Un second JLD ne peut défaire ce qu’un premier JLD a décidé

La décision d’appel fait alors l’objet d’un pourvoi devant la Cour de cassation qui, confrontée à la question de savoir si le second JLD peut fonder la mainlevée de la mesure sur une irrégularité couverte par la décision du premier JLD, prononce ainsi : « à peine d’irrecevabilité, prononcée d’office, aucune irrégularité de la procédure de soins psychiatriques sans consentement, antérieure à une audience à l’issue de laquelle le juge des libertés et de la détention se prononce sur la mesure, ne peut être soulevée lors d’une instance ultérieure devant ce même juge ». Dès lors, la Cour de cassation considère que, ayant constaté que la décision initiale d’hospitalisation complète a déjà été soumise au contrôle de plein droit du JLD, le premier président a, par ces seuls motifs, exactement décidé que la procédure a été validée par l’ordonnance de ce juge prescrivant la poursuite de la mesure. En somme, il n’était même pas été nécessaire au premier président, pour justifier sa propre décision, d’affirmer que l’irrégularité en question n’était pas de nature à vicier la procédure : il lui suffisait de relever qu’elle avait été couverte par le premier JLD.
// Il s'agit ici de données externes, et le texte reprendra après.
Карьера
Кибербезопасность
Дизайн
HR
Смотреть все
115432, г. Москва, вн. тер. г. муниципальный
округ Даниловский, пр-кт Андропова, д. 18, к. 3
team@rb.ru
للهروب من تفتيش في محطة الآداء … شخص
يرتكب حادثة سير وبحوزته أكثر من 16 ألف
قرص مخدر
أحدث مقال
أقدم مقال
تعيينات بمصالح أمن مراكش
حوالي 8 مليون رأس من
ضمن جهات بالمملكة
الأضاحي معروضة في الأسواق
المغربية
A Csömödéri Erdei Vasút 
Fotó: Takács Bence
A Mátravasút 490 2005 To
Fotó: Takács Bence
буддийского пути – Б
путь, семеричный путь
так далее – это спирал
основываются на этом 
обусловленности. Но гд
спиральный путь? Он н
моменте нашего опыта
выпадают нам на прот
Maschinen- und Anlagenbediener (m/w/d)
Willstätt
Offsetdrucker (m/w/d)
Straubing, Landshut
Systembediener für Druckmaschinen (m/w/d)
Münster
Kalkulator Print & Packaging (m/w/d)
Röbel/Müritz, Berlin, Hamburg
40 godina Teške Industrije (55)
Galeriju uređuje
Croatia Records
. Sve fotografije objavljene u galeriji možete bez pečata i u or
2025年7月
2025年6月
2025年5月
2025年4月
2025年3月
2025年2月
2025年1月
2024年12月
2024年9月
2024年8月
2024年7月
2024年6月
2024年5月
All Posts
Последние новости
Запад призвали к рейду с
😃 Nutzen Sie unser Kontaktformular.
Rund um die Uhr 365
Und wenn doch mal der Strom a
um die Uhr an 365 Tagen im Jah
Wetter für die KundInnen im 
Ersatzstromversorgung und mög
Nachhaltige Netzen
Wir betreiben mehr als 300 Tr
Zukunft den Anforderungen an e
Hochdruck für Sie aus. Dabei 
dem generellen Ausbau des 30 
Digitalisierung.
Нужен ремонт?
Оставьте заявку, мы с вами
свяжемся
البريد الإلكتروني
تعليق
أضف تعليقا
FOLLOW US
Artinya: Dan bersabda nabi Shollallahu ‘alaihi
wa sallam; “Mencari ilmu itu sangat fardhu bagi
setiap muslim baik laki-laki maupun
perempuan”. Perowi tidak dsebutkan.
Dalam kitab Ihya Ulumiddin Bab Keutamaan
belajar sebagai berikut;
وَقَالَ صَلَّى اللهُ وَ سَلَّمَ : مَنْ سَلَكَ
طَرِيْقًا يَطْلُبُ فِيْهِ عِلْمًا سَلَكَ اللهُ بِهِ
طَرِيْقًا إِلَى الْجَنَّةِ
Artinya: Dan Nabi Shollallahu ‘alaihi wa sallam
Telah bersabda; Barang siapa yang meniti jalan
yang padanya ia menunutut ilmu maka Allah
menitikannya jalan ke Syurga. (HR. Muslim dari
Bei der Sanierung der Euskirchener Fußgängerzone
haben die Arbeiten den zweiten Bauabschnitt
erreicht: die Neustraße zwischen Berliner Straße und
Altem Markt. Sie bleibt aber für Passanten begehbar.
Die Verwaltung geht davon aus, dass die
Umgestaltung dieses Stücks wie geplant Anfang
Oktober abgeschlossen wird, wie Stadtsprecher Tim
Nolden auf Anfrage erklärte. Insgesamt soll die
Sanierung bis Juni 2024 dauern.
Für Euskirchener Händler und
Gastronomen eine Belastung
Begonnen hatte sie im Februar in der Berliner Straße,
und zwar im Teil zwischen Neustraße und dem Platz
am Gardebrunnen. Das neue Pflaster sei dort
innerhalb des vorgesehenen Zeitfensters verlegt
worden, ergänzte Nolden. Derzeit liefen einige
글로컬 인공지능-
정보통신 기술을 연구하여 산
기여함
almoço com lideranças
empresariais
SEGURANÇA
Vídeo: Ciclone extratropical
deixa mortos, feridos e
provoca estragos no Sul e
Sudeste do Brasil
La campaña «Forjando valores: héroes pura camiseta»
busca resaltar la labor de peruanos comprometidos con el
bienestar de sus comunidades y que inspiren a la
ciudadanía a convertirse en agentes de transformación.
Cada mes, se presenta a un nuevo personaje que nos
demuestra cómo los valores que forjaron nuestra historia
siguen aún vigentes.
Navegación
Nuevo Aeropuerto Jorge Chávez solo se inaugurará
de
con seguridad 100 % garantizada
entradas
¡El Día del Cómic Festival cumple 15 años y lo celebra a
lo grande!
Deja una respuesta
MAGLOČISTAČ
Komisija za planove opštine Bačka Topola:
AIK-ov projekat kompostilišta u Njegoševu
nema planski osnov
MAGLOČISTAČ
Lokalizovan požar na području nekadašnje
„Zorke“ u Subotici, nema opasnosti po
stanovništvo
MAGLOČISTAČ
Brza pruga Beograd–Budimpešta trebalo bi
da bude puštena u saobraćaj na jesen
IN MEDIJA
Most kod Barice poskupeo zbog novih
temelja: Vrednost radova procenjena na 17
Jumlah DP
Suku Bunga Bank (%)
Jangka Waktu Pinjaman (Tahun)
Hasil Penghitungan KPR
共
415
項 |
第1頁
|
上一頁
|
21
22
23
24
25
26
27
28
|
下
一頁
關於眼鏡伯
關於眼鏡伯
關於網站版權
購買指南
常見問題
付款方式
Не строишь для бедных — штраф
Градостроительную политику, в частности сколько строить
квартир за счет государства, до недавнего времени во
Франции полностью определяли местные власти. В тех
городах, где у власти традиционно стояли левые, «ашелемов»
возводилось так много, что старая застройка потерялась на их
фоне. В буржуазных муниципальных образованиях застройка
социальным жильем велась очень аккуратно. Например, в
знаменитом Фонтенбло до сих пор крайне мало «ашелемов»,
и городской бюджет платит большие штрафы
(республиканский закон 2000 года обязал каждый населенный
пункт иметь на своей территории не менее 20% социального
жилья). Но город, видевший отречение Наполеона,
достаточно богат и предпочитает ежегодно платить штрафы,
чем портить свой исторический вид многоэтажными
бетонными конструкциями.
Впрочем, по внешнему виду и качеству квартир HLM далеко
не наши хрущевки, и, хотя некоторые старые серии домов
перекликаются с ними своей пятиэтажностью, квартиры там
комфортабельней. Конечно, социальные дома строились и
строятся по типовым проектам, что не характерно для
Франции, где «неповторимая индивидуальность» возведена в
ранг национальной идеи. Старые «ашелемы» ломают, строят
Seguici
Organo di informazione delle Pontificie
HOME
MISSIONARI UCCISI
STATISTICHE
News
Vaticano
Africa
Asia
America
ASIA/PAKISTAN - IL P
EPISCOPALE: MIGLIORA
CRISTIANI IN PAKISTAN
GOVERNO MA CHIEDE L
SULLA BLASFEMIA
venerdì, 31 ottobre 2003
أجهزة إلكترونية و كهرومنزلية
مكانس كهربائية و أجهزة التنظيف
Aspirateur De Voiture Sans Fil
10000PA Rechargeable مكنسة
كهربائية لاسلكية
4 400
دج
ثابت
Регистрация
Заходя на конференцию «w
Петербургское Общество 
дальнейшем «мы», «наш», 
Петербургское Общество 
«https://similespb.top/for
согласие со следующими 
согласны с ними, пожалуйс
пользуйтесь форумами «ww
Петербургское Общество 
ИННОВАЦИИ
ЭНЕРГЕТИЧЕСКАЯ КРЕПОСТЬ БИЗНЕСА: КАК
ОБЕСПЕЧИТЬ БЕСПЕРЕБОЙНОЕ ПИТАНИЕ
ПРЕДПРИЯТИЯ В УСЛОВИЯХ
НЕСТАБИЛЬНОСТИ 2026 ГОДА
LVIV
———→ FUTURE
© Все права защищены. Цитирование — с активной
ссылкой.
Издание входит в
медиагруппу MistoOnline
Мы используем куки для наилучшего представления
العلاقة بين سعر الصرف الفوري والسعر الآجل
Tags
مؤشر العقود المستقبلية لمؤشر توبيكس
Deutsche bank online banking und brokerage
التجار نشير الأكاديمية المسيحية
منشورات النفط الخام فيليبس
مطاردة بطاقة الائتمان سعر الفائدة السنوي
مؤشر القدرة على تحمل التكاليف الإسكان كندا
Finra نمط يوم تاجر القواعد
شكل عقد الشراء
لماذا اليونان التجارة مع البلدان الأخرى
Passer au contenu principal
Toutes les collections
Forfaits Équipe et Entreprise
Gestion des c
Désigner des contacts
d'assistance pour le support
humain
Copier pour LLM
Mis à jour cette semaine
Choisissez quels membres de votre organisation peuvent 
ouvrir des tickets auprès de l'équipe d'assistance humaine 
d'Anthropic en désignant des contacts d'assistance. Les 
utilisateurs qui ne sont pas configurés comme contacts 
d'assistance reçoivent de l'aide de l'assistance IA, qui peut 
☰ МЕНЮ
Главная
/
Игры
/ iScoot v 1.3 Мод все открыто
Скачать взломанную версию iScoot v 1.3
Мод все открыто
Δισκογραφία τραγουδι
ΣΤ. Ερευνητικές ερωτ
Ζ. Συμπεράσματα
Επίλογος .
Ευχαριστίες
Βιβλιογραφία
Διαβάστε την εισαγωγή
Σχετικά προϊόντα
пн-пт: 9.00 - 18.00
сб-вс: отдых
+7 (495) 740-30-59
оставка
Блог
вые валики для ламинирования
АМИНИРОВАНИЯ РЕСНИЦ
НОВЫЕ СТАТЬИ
Une cause d’irrecevabilité de la demande qui doit être soulevée d’office

La Cour de cassation offre ainsi une bonne illustration de l’autorité de la chose jugée déclinée au cas des soins psychiatriques sans consentement. Celle-ci interdit aux parties de recommencer un nouveau procès qui porterait sur un différend qui aurait été déjà jugé, sous la condition, prévue à l’article 1355 du code civil (anciennement 1351), d'une identité entre les deux procédures, identité résultant de trois éléments tous réunis dans cette affaire :

- identité de parties : en l’espèce, le malade et l’établissement d’accueil ;

- identité de chose demandée : en l’espèce, la mainlevée de la mesure ;

- identité de cause sur laquelle la demande est fondée : en l’espèce, l’irrégularité matérielle contenue dans le document de notification de la décision d’admission.

Lorsque ces trois éléments sont réunis, l’autorité de la chose jugée impose de prononcer  l’irrecevabilité de la demande, celle-ci devant être soulevée d’office par le juge comme l’a rappelé la Cour de cassation dans cette décision.

Quid des irrégularités non examinées par le premier JLD ?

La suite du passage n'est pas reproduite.